General
- Category: Minerals
- Formula: (Fe^{2+},Mn)(Ti,Fe^{3+},Ta)(Nb,Ta)_{2}O_{8}
- IMA symbol: Ahl
- Strunz classification: 4.D0.
- Crystal system: Monoclinic
- Unit cell: a = 9.422(4) [Å], b = 11.427(3) [Å] c = 5.120(1) [Å]; β = 90.12°; Z = 4

Identification
- Color: Black
- Crystal habit: fibrous
- Mohs scale hardness: 5.5
- Luster: metallic
- Streak: black
- Specific gravity: 6.285
- Density: 6.285 g/cm^{3}
- Pleochroism: Non-pleochroic

= Achalaite =

Achalaite ((Fe^{2+}, Mn)(Ti, Fe^{3+}, Ta)(Nb, Ta)_{2}O_{8}) is a black mineral of the wodginite group, first discovered in 2013.
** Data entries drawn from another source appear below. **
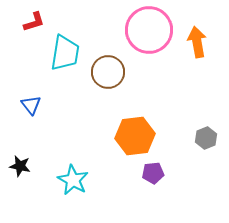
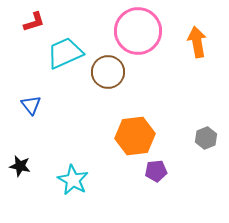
pink circle: moved 11 px left, 1 px down
cyan trapezoid: rotated 123 degrees counterclockwise
purple pentagon: moved 3 px right, 2 px up
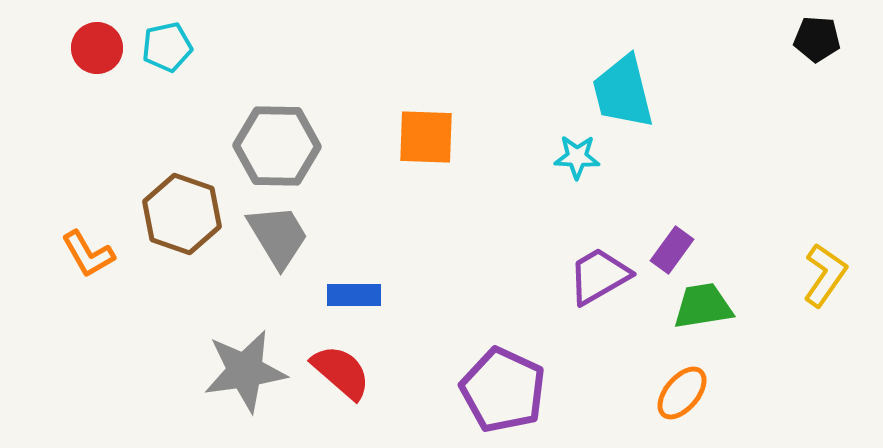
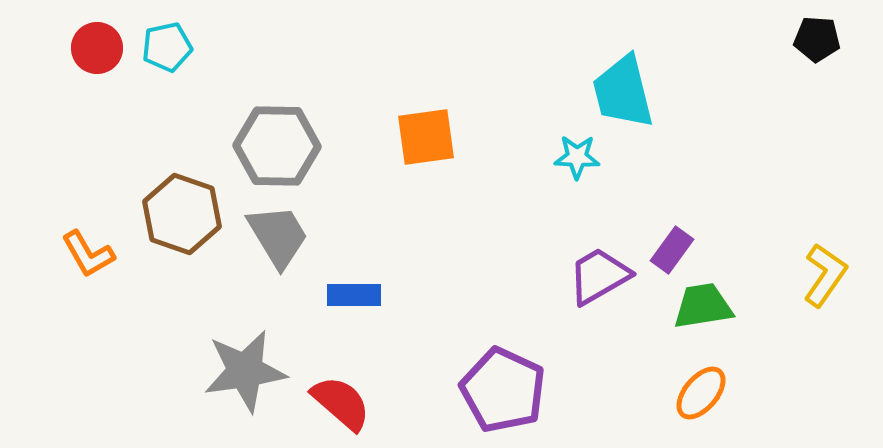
orange square: rotated 10 degrees counterclockwise
red semicircle: moved 31 px down
orange ellipse: moved 19 px right
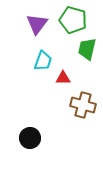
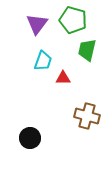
green trapezoid: moved 1 px down
brown cross: moved 4 px right, 11 px down
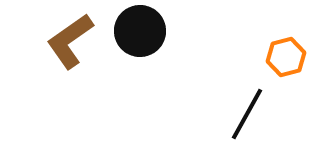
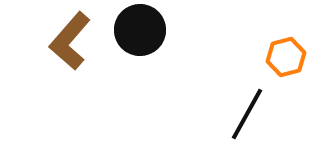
black circle: moved 1 px up
brown L-shape: rotated 14 degrees counterclockwise
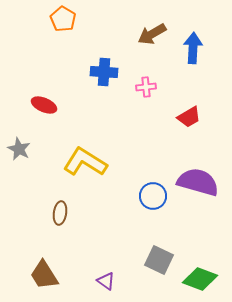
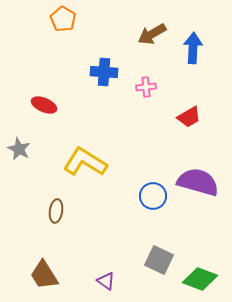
brown ellipse: moved 4 px left, 2 px up
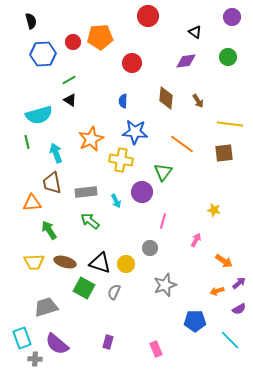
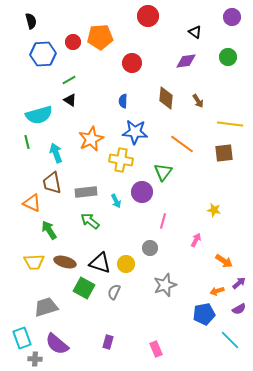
orange triangle at (32, 203): rotated 30 degrees clockwise
blue pentagon at (195, 321): moved 9 px right, 7 px up; rotated 10 degrees counterclockwise
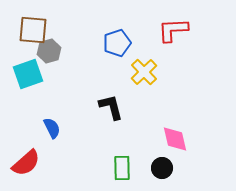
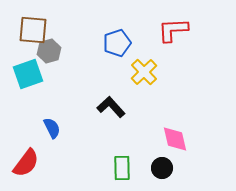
black L-shape: rotated 28 degrees counterclockwise
red semicircle: rotated 12 degrees counterclockwise
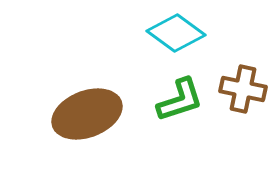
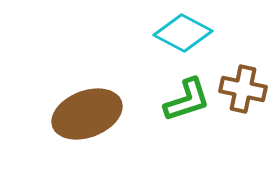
cyan diamond: moved 7 px right; rotated 8 degrees counterclockwise
green L-shape: moved 7 px right
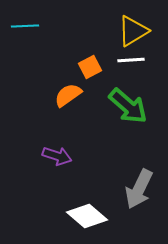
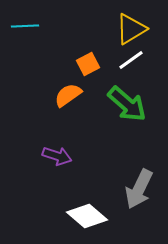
yellow triangle: moved 2 px left, 2 px up
white line: rotated 32 degrees counterclockwise
orange square: moved 2 px left, 3 px up
green arrow: moved 1 px left, 2 px up
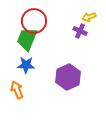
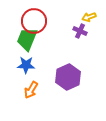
orange arrow: moved 14 px right; rotated 126 degrees counterclockwise
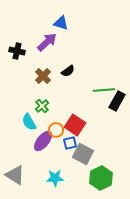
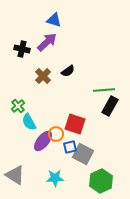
blue triangle: moved 7 px left, 3 px up
black cross: moved 5 px right, 2 px up
black rectangle: moved 7 px left, 5 px down
green cross: moved 24 px left
red square: moved 1 px up; rotated 15 degrees counterclockwise
orange circle: moved 4 px down
blue square: moved 4 px down
green hexagon: moved 3 px down
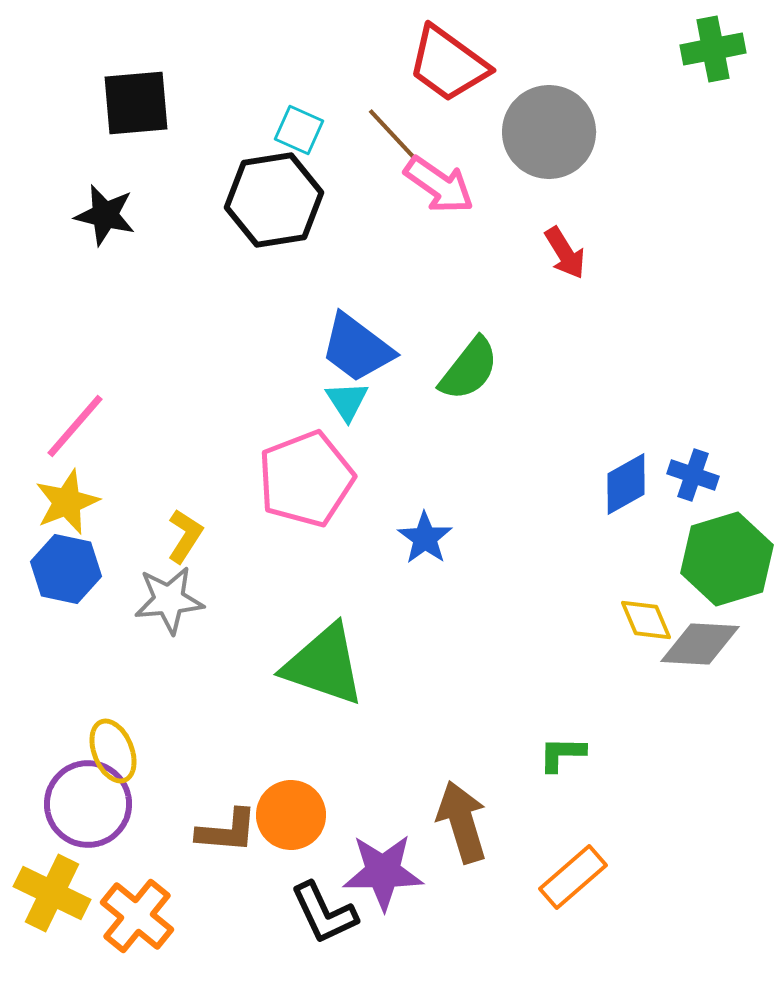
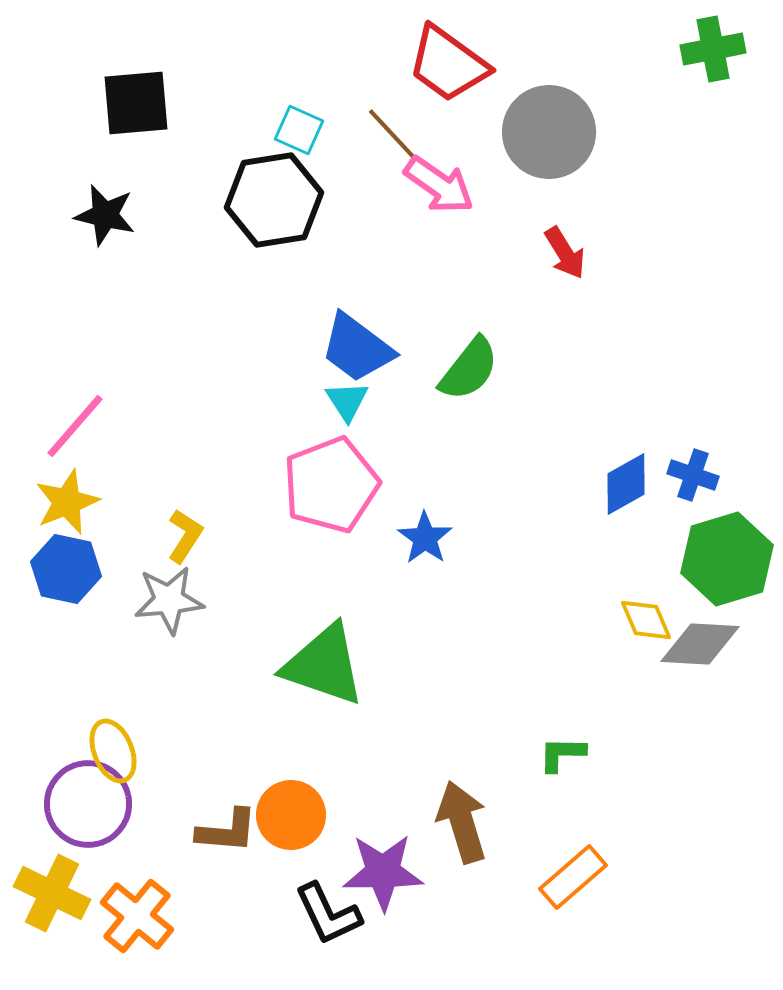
pink pentagon: moved 25 px right, 6 px down
black L-shape: moved 4 px right, 1 px down
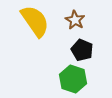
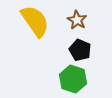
brown star: moved 2 px right
black pentagon: moved 2 px left
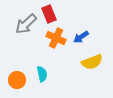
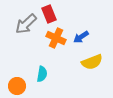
cyan semicircle: rotated 21 degrees clockwise
orange circle: moved 6 px down
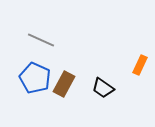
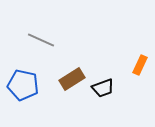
blue pentagon: moved 12 px left, 7 px down; rotated 12 degrees counterclockwise
brown rectangle: moved 8 px right, 5 px up; rotated 30 degrees clockwise
black trapezoid: rotated 55 degrees counterclockwise
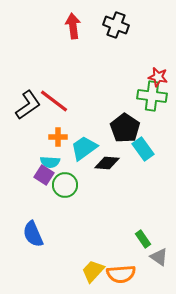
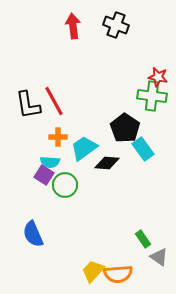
red line: rotated 24 degrees clockwise
black L-shape: rotated 116 degrees clockwise
orange semicircle: moved 3 px left
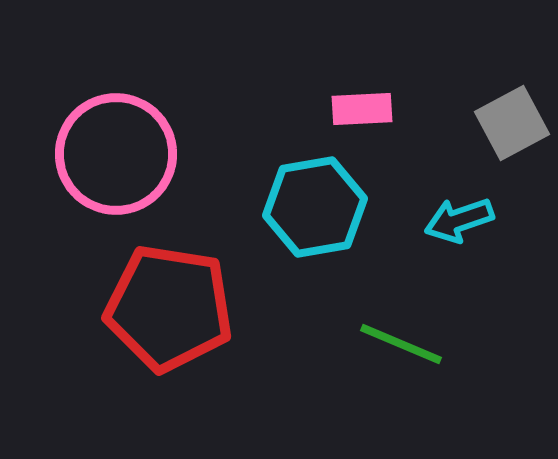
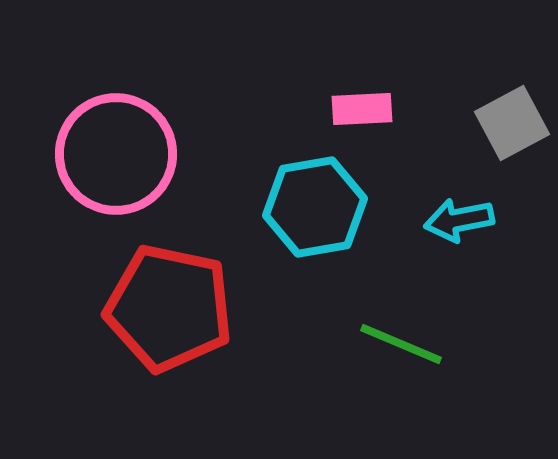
cyan arrow: rotated 8 degrees clockwise
red pentagon: rotated 3 degrees clockwise
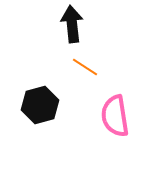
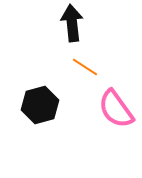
black arrow: moved 1 px up
pink semicircle: moved 1 px right, 7 px up; rotated 27 degrees counterclockwise
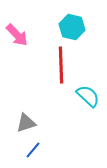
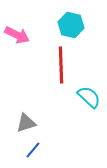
cyan hexagon: moved 1 px left, 2 px up
pink arrow: rotated 20 degrees counterclockwise
cyan semicircle: moved 1 px right, 1 px down
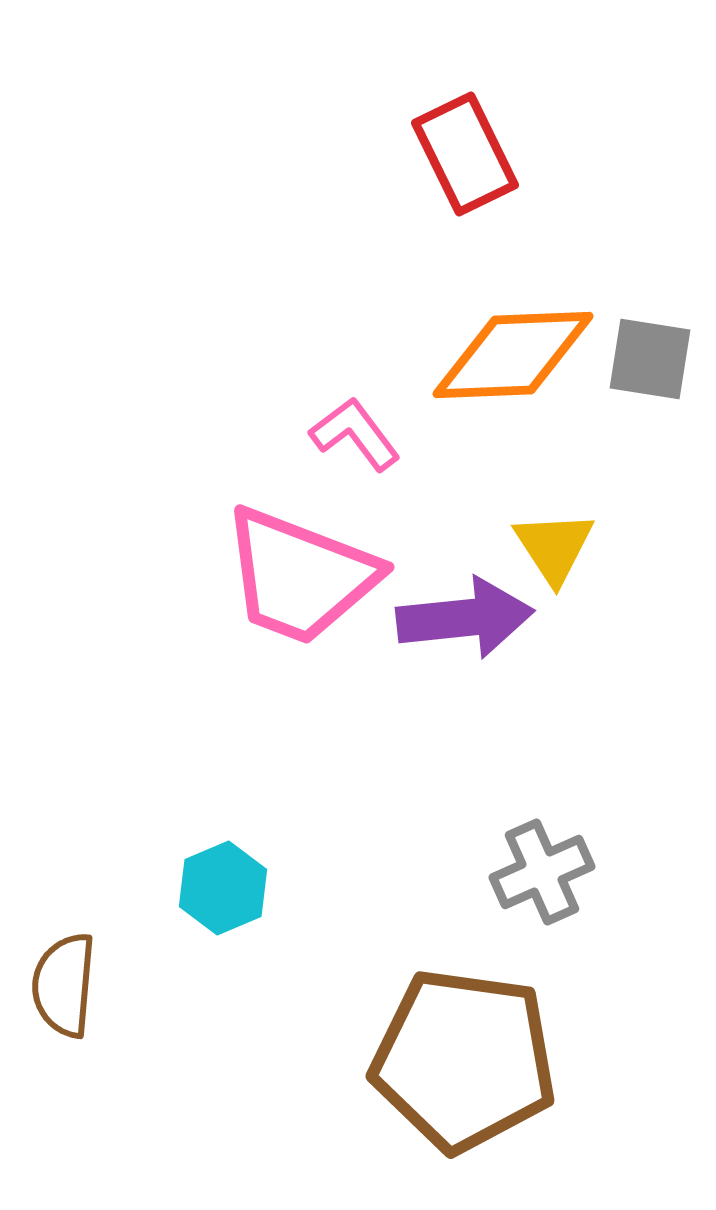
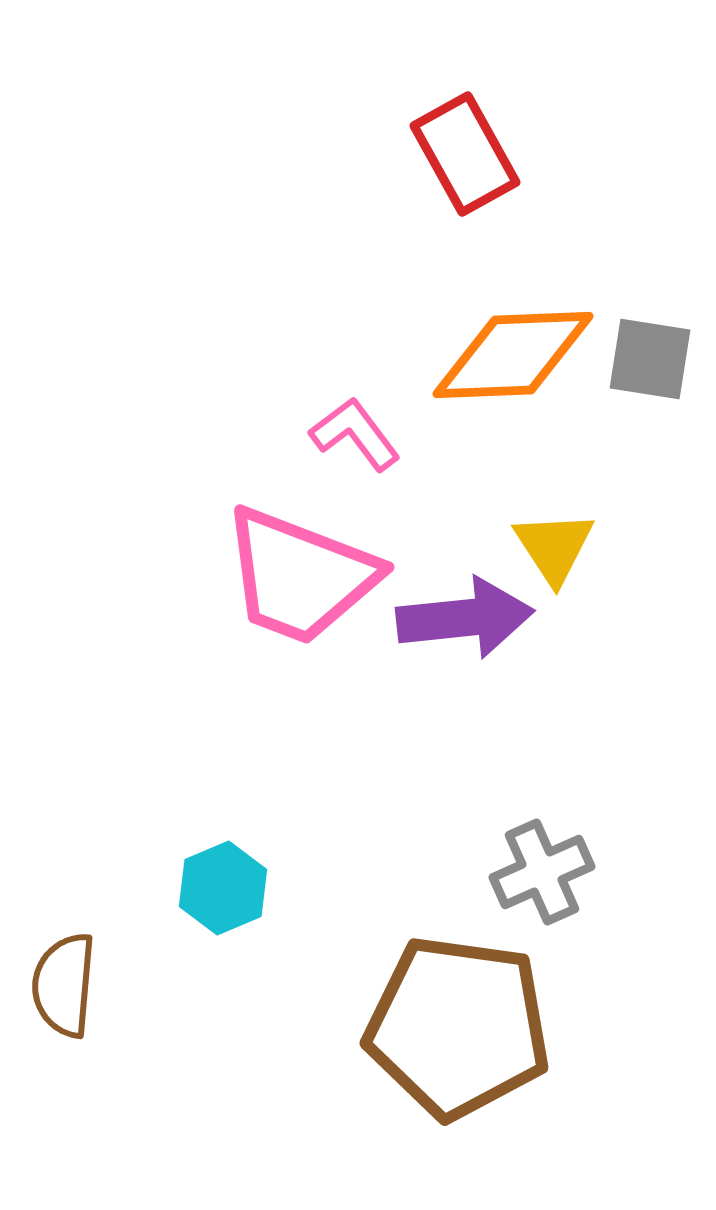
red rectangle: rotated 3 degrees counterclockwise
brown pentagon: moved 6 px left, 33 px up
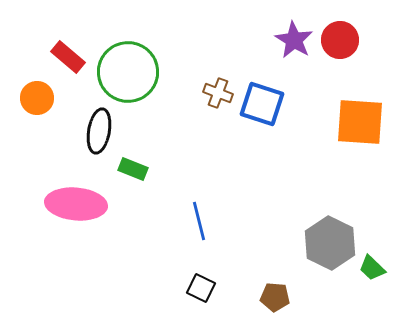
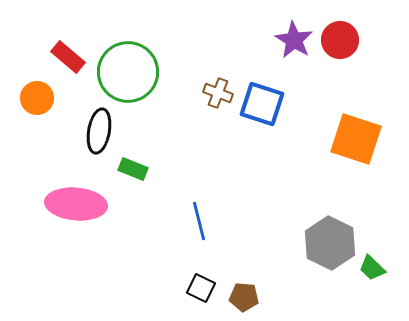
orange square: moved 4 px left, 17 px down; rotated 14 degrees clockwise
brown pentagon: moved 31 px left
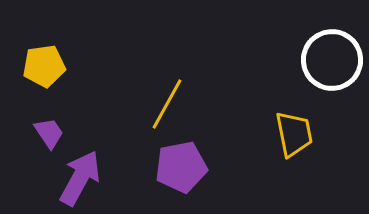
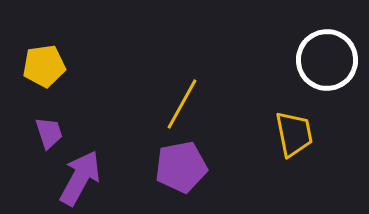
white circle: moved 5 px left
yellow line: moved 15 px right
purple trapezoid: rotated 16 degrees clockwise
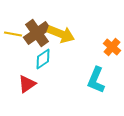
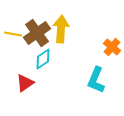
yellow arrow: moved 5 px up; rotated 108 degrees counterclockwise
red triangle: moved 2 px left, 1 px up
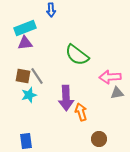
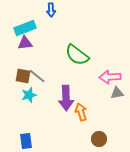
gray line: rotated 18 degrees counterclockwise
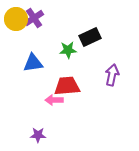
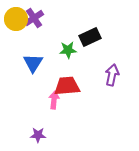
blue triangle: rotated 50 degrees counterclockwise
pink arrow: rotated 96 degrees clockwise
It crystallizes in the monoclinic system and has a dark, metallic luster, a specific gravity of 6.285 and a Mohs hardness of 5.5.

Achalaite occurs in the intermediate zone of topaz- and tantalite-bearing pegmatite. Associated minerals include rutile, quartz and albite.

Its name comes from the type locality: the Achala batholith in Córdoba, Argentina and the mineral has been approved by the IMA with the acronym 2013-103.